◆ Page-level text extractions:
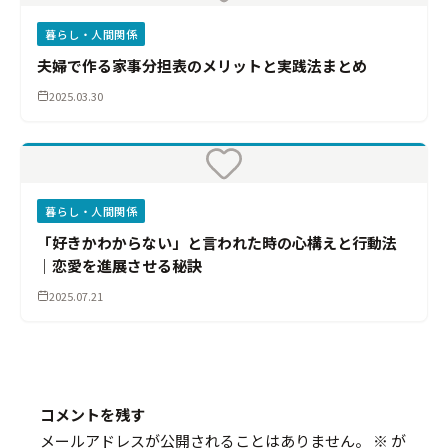
暮らし・人間関係
夫婦で作る家事分担表のメリットと実践法まとめ
2025.03.30
暮らし・人間関係
「好きかわからない」と言われた時の心構えと行動法
｜恋愛を進展させる秘訣
2025.07.21
コメントを残す
メールアドレスが公開されることはありません。
※
が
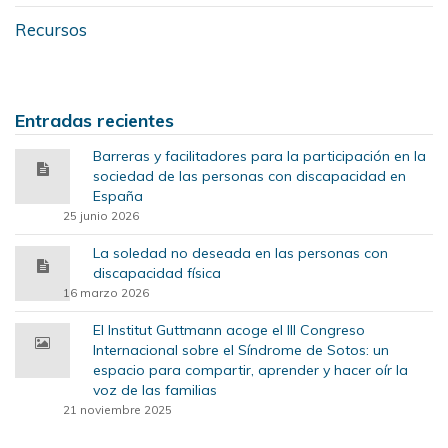
Recursos
Entradas recientes
Barreras y facilitadores para la participación en la
sociedad de las personas con discapacidad en
España
25 junio 2026
La soledad no deseada en las personas con
discapacidad física
16 marzo 2026
El Institut Guttmann acoge el III Congreso
Internacional sobre el Síndrome de Sotos: un
espacio para compartir, aprender y hacer oír la
voz de las familias
21 noviembre 2025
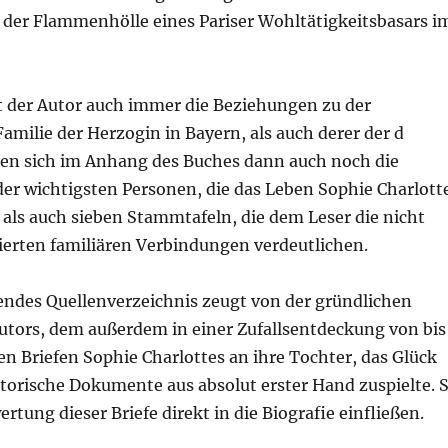
n der Flammenhölle eines Pariser Wohltätigkeitsbasars i
t der Autor auch immer die Beziehungen zu der
amilie der Herzogin in Bayern, als auch derer der d
nden sich im Anhang des Buches dann auch noch die
der wichtigsten Personen, die das Leben Sophie Charlott
 als auch sieben Stammtafeln, die dem Leser die nicht
erten familiären Verbindungen verdeutlichen.
endes Quellenverzeichnis zeugt von der gründlichen
utors, dem außerdem in einer Zufallsentdeckung von bis
n Briefen Sophie Charlottes an ihre Tochter, das Glück
storische Dokumente aus absolut erster Hand zuspielte. 
rtung dieser Briefe direkt in die Biografie einfließen.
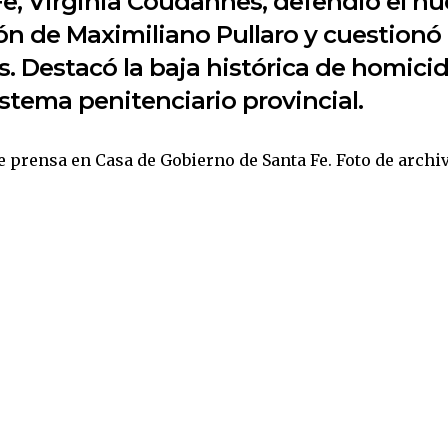
Fe, Virginia Coudannes, defendió el n
n de Maximiliano Pullaro y cuestionó a
s. Destacó la baja histórica de homicid
istema penitenciario provincial.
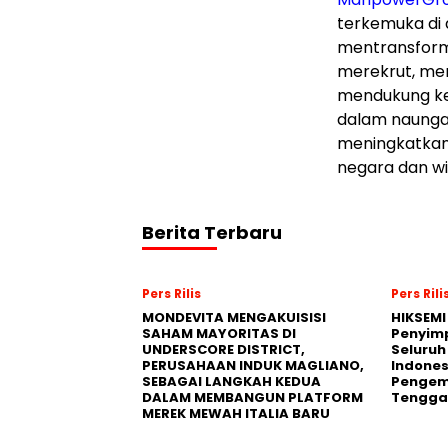
terkemuka di
mentransform
merekrut, me
mendukung ke
dalam naung
meningkatkan n
negara dan wi
Berita Terbaru
Pers Rilis
Pers Rili
MONDEVITA MENGAKUISISI
HIKSEMI
SAHAM MAYORITAS DI
Penyim
UNDERSCORE DISTRICT,
Seluruh
PERUSAHAAN INDUK MAGLIANO,
Indones
SEBAGAI LANGKAH KEDUA
Pengemb
DALAM MEMBANGUN PLATFORM
Tengga
MEREK MEWAH ITALIA BARU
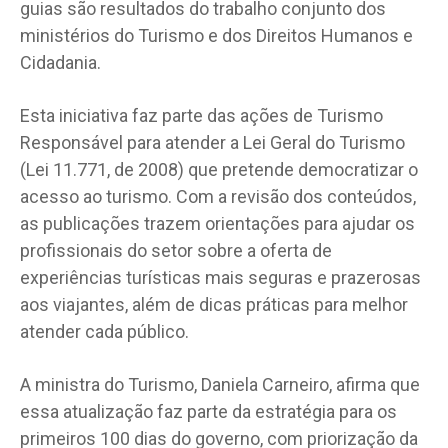
guias são resultados do trabalho conjunto dos
ministérios do Turismo e dos Direitos Humanos e
Cidadania.
Esta iniciativa faz parte das ações de Turismo
Responsável para atender a Lei Geral do Turismo
(Lei 11.771, de 2008) que pretende democratizar o
acesso ao turismo. Com a revisão dos conteúdos,
as publicações trazem orientações para ajudar os
profissionais do setor sobre a oferta de
experiências turísticas mais seguras e prazerosas
aos viajantes, além de dicas práticas para melhor
atender cada público.
A ministra do Turismo, Daniela Carneiro, afirma que
essa atualização faz parte da estratégia para os
primeiros 100 dias do governo, com priorização da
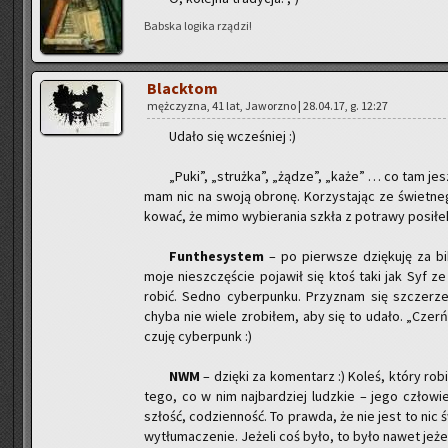
Bab­ska lo­gi­ka rzą­dzi!
Black­tom
męż­czy­zna, 41 lat, Ja­worz­no | 28.04.17, g. 12:27
Udało się wcze­śniej :)
„Puki”, „struż­ka”, „żądze”, „każe” … co tam jesz­
mam nic na swoją obro­nę. Ko­rzy­sta­jąc ze świet­ne­
ko­wać, że mimo wy­bie­ra­nia szkła z po­tra­wy po­si­łe
Fun­the­sys­tem
– po pierw­sze dzię­ku­ję za bi­b
moje nie­szczę­ście po­ja­wił się ktoś taki jak Syf ze s
robić. Sedno cy­ber­pun­ku. Przy­znam się szcze­rze,
chyba nie wiele zro­bi­łem, aby się to udało. „Czerń” 
czuję cy­ber­punk :)
NWM
– dzię­ki za ko­men­tarz :) Koleś, który rob
tego, co w nim naj­bar­dziej ludz­kie – jego czło­wi
szłość, co­dzien­ność. To praw­da, że nie jest to nic ś
wy­tłu­ma­cze­nie. Je­że­li coś było, to było nawet je­że­li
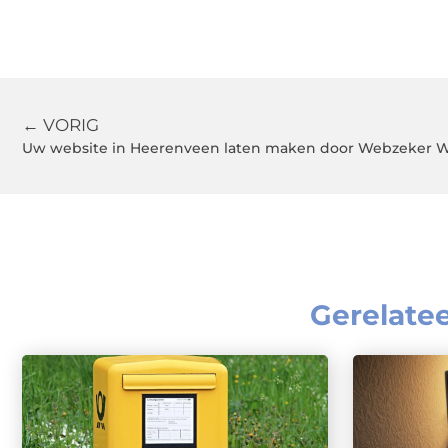
← VORIG
Uw website in Heerenveen laten maken door Webzeker 
Gerelate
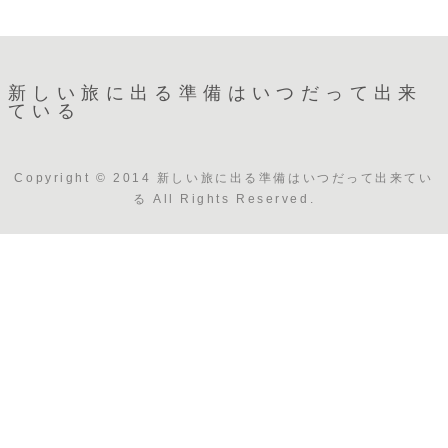
新しい旅に出る準備はいつだって出来
ている
Copyright © 2014 新しい旅に出る準備はいつだって出来てい
る All Rights Reserved.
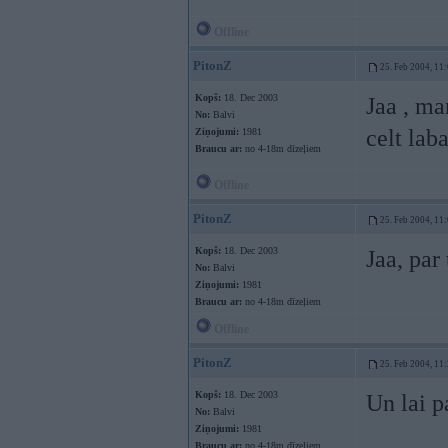
Offline
PitonZ
25. Feb 2004, 11
Kopš:
18. Dec 2003
Jaa , ma
No:
Balvi
celt lab
Ziņojumi:
1981
Braucu ar:
no 4-18m dīzeļiem
Offline
PitonZ
25. Feb 2004, 11
Kopš:
18. Dec 2003
Jaa, par
No:
Balvi
Ziņojumi:
1981
Braucu ar:
no 4-18m dīzeļiem
Offline
PitonZ
25. Feb 2004, 11
Kopš:
18. Dec 2003
Un lai p
No:
Balvi
Ziņojumi:
1981
Braucu ar:
no 4-18m dīzeļiem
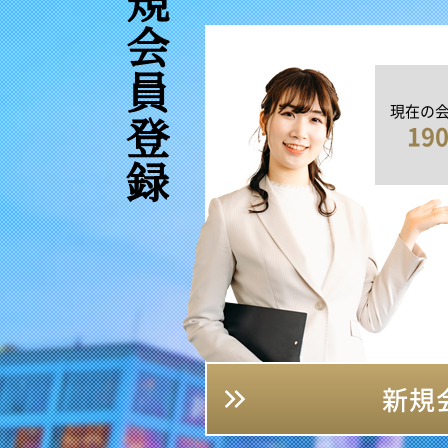
新規会員登録
現在の
19
新規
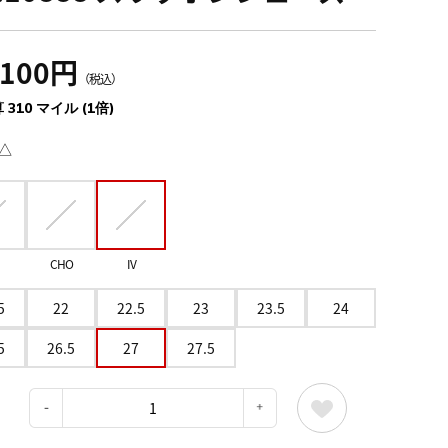
,100円
（税込）
 310 マイル (1倍)
△
CHO
IV
5
22
22.5
23
23.5
24
5
26.5
27
27.5
：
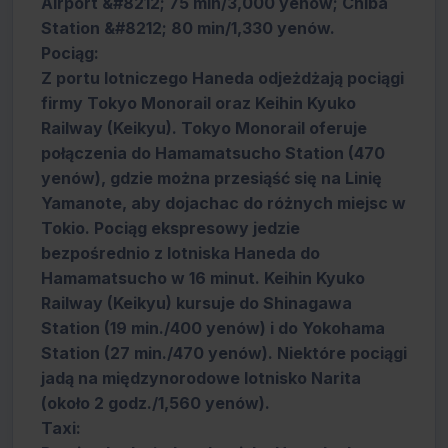
Airport &#8212; 75 min/3,000 yenów; Chiba
Station &#8212; 80 min/1,330 yenów.
Pociąg:
Z portu lotniczego Haneda odjeżdżają pociągi
firmy Tokyo Monorail oraz Keihin Kyuko
Railway (Keikyu). Tokyo Monorail oferuje
połączenia do Hamamatsucho Station (470
yenów), gdzie można przesiąść się na Linię
Yamanote, aby dojachac do różnych miejsc w
Tokio. Pociąg ekspresowy jedzie
bezpośrednio z lotniska Haneda do
Hamamatsucho w 16 minut. Keihin Kyuko
Railway (Keikyu) kursuje do Shinagawa
Station (19 min./400 yenów) i do Yokohama
Station (27 min./470 yenów). Niektóre pociągi
jadą na międzynorodowe lotnisko Narita
(około 2 godz./1,560 yenów).
Taxi:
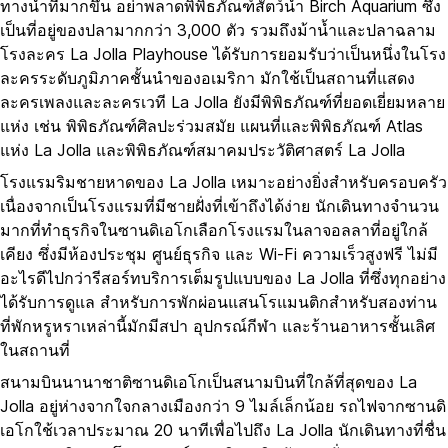
ทางน้ำที่มากขึ้น อย่าพลาดพิพิธภัณฑ์สัตว์น้ำ Birch Aquarium ซึ่ง
เป็นที่อยู่ของปลามากกว่า 3,000 ตัว รวมถึงม้าน้ำและปลาฉลาม
โรงละคร La Jolla Playhouse ได้รับการยอมรับว่าเป็นหนึ่งในโรง
ละครระดับภูมิภาคชั้นนำของอเมริกา มักใช้เป็นสถานที่แสดง
ละครเพลงและละครเวที La Jolla ยังมีพิพิธภัณฑ์ที่ยอดเยี่ยมหลาย
แห่ง เช่น พิพิธภัณฑ์ศิลปะร่วมสมัย แผนที่และพิพิธภัณฑ์ Atlas
แห่ง La Jolla และพิพิธภัณฑ์สมาคมประวัติศาสตร์ La Jolla
โรงแรมริมชายหาดของ La Jolla เหมาะอย่างยิ่งสำหรับครอบครัว
เนื่องจากเป็นโรงแรมที่มีชายฝั่งที่เข้าถึงได้ง่าย นักเดินทางจำนวน
มากที่ทำธุรกิจในซานดิเอโกเลือกโรงแรมในลาจอลลาที่อยู่ใกล้
เคียง ซึ่งมีห้องประชุม ศูนย์ธุรกิจ และ Wi-Fi ความเร็วสูงฟรี ไม่มี
อะไรดีไปกว่ารีสอร์ทบริการเต็มรูปแบบของ La Jolla ที่ซึ่งทุกอย่าง
ได้รับการดูแล สำหรับการพักผ่อนแสนโรแมนติกสำหรับสองท่าน
ที่พักหรูหราเหล่านี้มักมีสปา อุปกรณ์กีฬา และร้านอาหารชั้นเลิศ
ในสถานที่
สนามบินนานาชาติซานดิเอโกเป็นสนามบินที่ใกล้ที่สุดของ La
Jolla อยู่ห่างจากใจกลางเมืองกว่า 9 ไมล์เล็กน้อย รถไฟจากซานดิ
เอโกใช้เวลาประมาณ 20 นาทีเพื่อไปถึง La Jolla นักเดินทางที่ชื่น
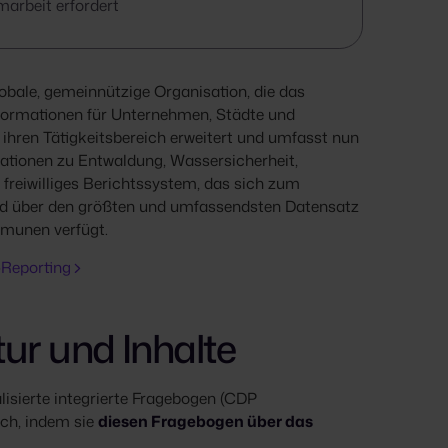
marbeit erfordert
obale, gemeinnützige Organisation, die das
formationen für Unternehmen, Städte und
ihren Tätigkeitsbereich erweitert und umfasst nun
tionen zu Entwaldung, Wassersicherheit,
 freiwilliges Berichtssystem, das sich zum
nd über den größten und umfassendsten Datensatz
munen verfügt.
-Reporting
ur und Inhalte
lisierte integrierte Fragebogen (CDP
ch, indem sie
diesen Fragebogen über das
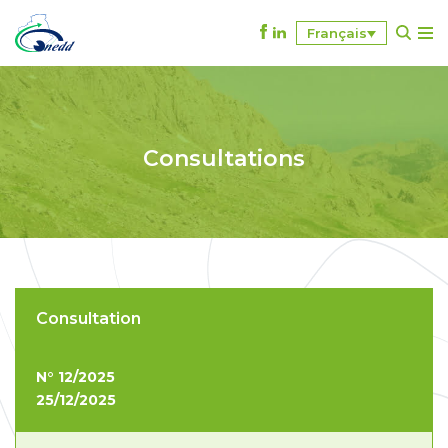
Français
A
l
l
e
r
Consultations
a
u
c
o
n
t
e
Consultation
n
u
N° 12/2025
25/12/2025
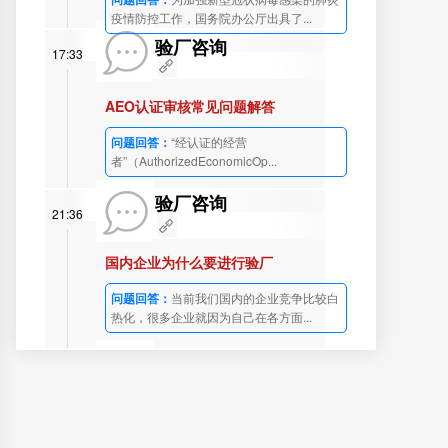
疫情防控工作，国务院办公厅出具了...
验厂咨询
17:33
AEO认证审核常见问题解答
问题回答：
“经认证的经营
者”（AuthorizedEconomicOp...
验厂咨询
21:36
国内企业为什么要进行验厂
问题回答：
当前我们国内的企业竞争比较白
热化，很多企业就因为自己在各方面...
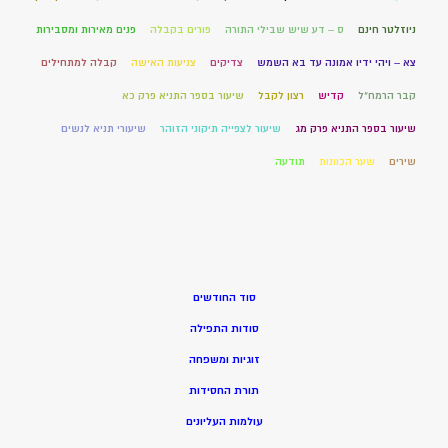
ניוזלטר חינם
ס – דע שיש שבילי התורה
פורים בקבלה
פנים מאירות ומסבירות
צא – ויהי ידיו אמונה עד בא השמש
צדיקים
צניעות האישה
קבלה למתחילים
קבר הרמח"ל
קדיש
רצון לקבל
שיעור בספר התניא פרק כא
שיעור בספר התניא פרק מג
שיעור לצפייה תיקוני הזוהר
שיעורי תניא לנשים
שירים
שער הכוונות
תודעה
סוד החודשים
סודות התפילה
זוגיות ומשפחה
תורת החסידות
עולמות העליונים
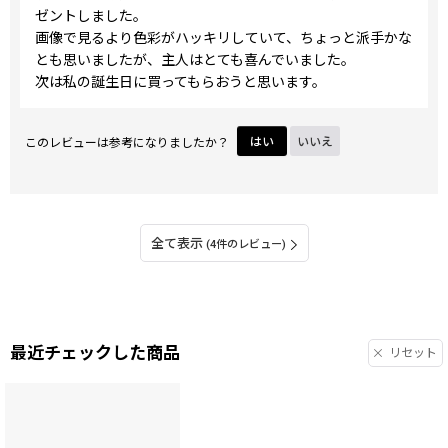
ゼントしました。
画像で見るより色彩がハッキリしていて、ちょっと派手かな
とも思いましたが、主人はとても喜んでいました。
次は私の誕生日に買ってもらおうと思います。
このレビューは参考になりましたか？
はい
いいえ
全て表示
(4件のレビュー)
最近チェックした商品
リセット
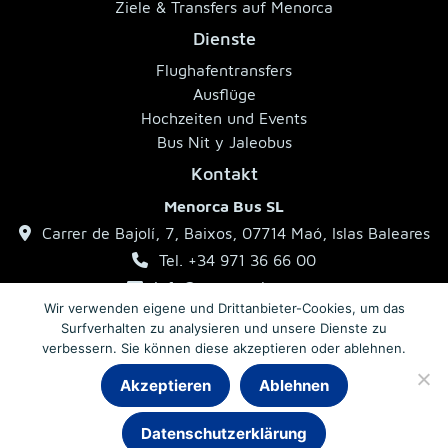
Ziele & Transfers auf Menorca
Dienste
Flughafentransfers
Ausflüge
Hochzeiten und Events
Bus Nit y Jaleobus
Kontakt
Menorca Bus SL
Carrer de Bajolí, 7, Baixos, 07714 Maó, Islas Baleares
Tel. +34 971 36 66 00
info@menorcabus.com
Wir verwenden eigene und Drittanbieter-Cookies, um das
Surfverhalten zu analysieren und unsere Dienste zu
verbessern. Sie können diese akzeptieren oder ablehnen.
Impressum
Datenschutzerklärung
Allgemeine Geschäftsbedingungen
Akzeptieren
Ablehnen
Datenschutzerklärung
© 2026 MenorcaBus · Reisebusse auf Menorca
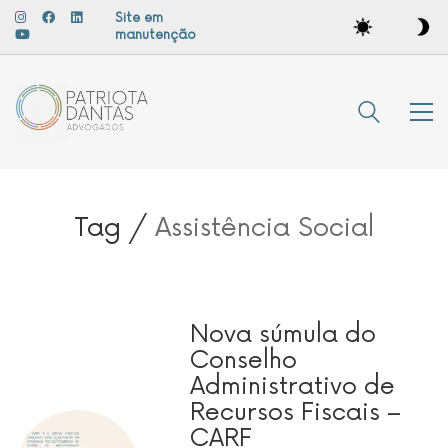
Site em
manutenção
Tag /
Assistência Social
Nova súmula do
Conselho
Administrativo de
Recursos Fiscais –
CARF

◆ Action item: Find the line containing "קבלה למתחילים", then extract it and every line after it to the end of the data above, exactly and nothing else, without pictures.

◆ Worked solution:
קבלה למתחילים
קבר הרמח"ל
קדיש
רצון לקבל
שיעור בספר התניא פרק כא
שיעור בספר התניא פרק מג
שיעור לצפייה תיקוני הזוהר
שיעורי תניא לנשים
שירים
שער הכוונות
תודעה
סוד החודשים
סודות התפילה
זוגיות ומשפחה
תורת החסידות
עולמות העליונים
ゼントしました。
画像で見るより色彩がハッキリしていて、ちょっと派手かな
とも思いましたが、主人はとても喜んでいました。
次は私の誕生日に買ってもらおうと思います。
このレビューは参考になりましたか？
はい
いいえ
全て表示
(4件のレビュー)
最近チェックした商品
リセット
Ziele & Transfers auf Menorca
Dienste
Flughafentransfers
Ausflüge
Hochzeiten und Events
Bus Nit y Jaleobus
Kontakt
Menorca Bus SL
Carrer de Bajolí, 7, Baixos, 07714 Maó, Islas Baleares
Tel. +34 971 36 66 00
info@menorcabus.com
Wir verwenden eigene und Drittanbieter-Cookies, um das
Surfverhalten zu analysieren und unsere Dienste zu
verbessern. Sie können diese akzeptieren oder ablehnen.
Impressum
Datenschutzerklärung
Allgemeine Geschäftsbedingungen
Akzeptieren
Ablehnen
Datenschutzerklärung
© 2026 MenorcaBus · Reisebusse auf Menorca
Site em
manutenção
Tag /
Assistência Social
Nova súmula do
Conselho
Administrativo de
Recursos Fiscais –
CARF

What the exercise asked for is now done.